It makes sense considering evolution, but nature comes up with lots of different ways to do things. Consider moving. Land animals walk on four feet or two, some jump, and some use peristalsis or otherwise slither. Oddly, though, mother nature never developed the wheel (although the mother-of-pearl moth’s caterpillar will form its entire body into a hoop and roll away from attackers). Human-developed robots which, on the other hand, most often use wheels. Even a tank track has wheels within. [Joesinstructables] latest robot still uses wheels, but it emulates the slithering motion of a snake, He calls it the Lake Erie Mamba.
The most interesting thing about the robot is that it can reconfigure and move in several different modalities. Like the caterpillar, it can even form a wheel like an ouroboros and roll. You can see that at the end of the video, below.
The base configuration slithers and uses 12 segments, each containing a servo motor. [Joe] uses a key fob remote to drive the snake, although it can move by itself, too. The brains are — what else — an Arduino. In some configurations, the snake carries its own brain and power. In others, there’s a scary-looking wiring harness necessary when the snake becomes a wheel because it has no room in that configuration for the extra items.
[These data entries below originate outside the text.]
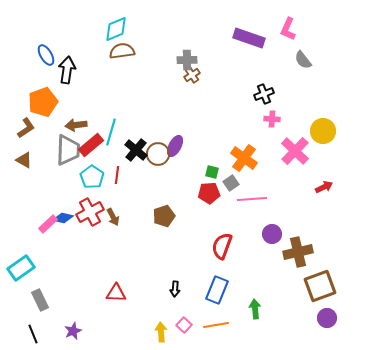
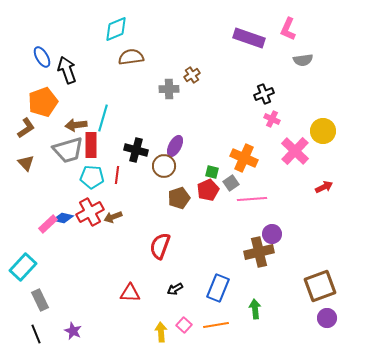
brown semicircle at (122, 51): moved 9 px right, 6 px down
blue ellipse at (46, 55): moved 4 px left, 2 px down
gray cross at (187, 60): moved 18 px left, 29 px down
gray semicircle at (303, 60): rotated 60 degrees counterclockwise
black arrow at (67, 70): rotated 28 degrees counterclockwise
pink cross at (272, 119): rotated 21 degrees clockwise
cyan line at (111, 132): moved 8 px left, 14 px up
red rectangle at (91, 145): rotated 50 degrees counterclockwise
gray trapezoid at (68, 150): rotated 72 degrees clockwise
black cross at (136, 150): rotated 25 degrees counterclockwise
brown circle at (158, 154): moved 6 px right, 12 px down
orange cross at (244, 158): rotated 12 degrees counterclockwise
brown triangle at (24, 160): moved 2 px right, 3 px down; rotated 18 degrees clockwise
cyan pentagon at (92, 177): rotated 30 degrees counterclockwise
red pentagon at (209, 193): moved 1 px left, 3 px up; rotated 20 degrees counterclockwise
brown pentagon at (164, 216): moved 15 px right, 18 px up
brown arrow at (113, 217): rotated 96 degrees clockwise
red semicircle at (222, 246): moved 62 px left
brown cross at (298, 252): moved 39 px left
cyan rectangle at (21, 268): moved 2 px right, 1 px up; rotated 12 degrees counterclockwise
black arrow at (175, 289): rotated 56 degrees clockwise
blue rectangle at (217, 290): moved 1 px right, 2 px up
red triangle at (116, 293): moved 14 px right
purple star at (73, 331): rotated 24 degrees counterclockwise
black line at (33, 334): moved 3 px right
Real snakes have different ways they move, and so does the Lake Erie Mamba. In the slithering configuration, passive wheels convert a sine or cosine wave motion into linear motion. [Joe] explains the math behind the motion. If you take off the passive wheels, the snake can move like an inch worm. Turning is complicated in this mode since it can only go forward or backward without some changes. The segments can reconfigure to put a drive wheel in play to introduce the desired lateral motion.
Real snakes can combine the two kinds of motion to “sidewind” and the Mamba can do that too. This does require reconfiguration of the segments and driving some segments with a sine wave and others with a cosine wave.
This isn’t the first time we’ve seen the ouroboros trick. If you think robotic snakes couldn’t possibly be useful, think again. Of course the modular robot that captured our hears is Dtto, which claimed the Grand Prize in last year’s Hackaday Prize.
i’ll just leave this here ;-)
http://www.popsci.com/3d-view-biological-wheels-that-let-bacteria-move
Yeah, microscopically, some flagella act like screws (you know, propellers on ships).
Then there’s always this:
https://www.youtube.com/watch?v=ndvM6HZq_ko
I appreciate the tasteful musical selection. Really drives home the point that what we’re seeing on screen is a robot snake, very appropriate.
The music is so perfect, I still can’t believe it’s YouTube!
The side winding motion seems pretty efficient. I wonder if the battery and electronics could be packed in compactly enough to make it self contained for that mode.
Need a custom servo with its own battery and micro controller/serial comm protocol. I imagine each servo would have the same running copy of the app with a link designation for where it currently is line. That makes for some really cool behaviors if the snake link is severed, do they try to re-link into a snake? Does each servo have a IR transmit/receive locator beacon type thing? I’ve seen this done with really big blocks for the links. That would be a hell of a hack to ram all that into a single large servo body form factor.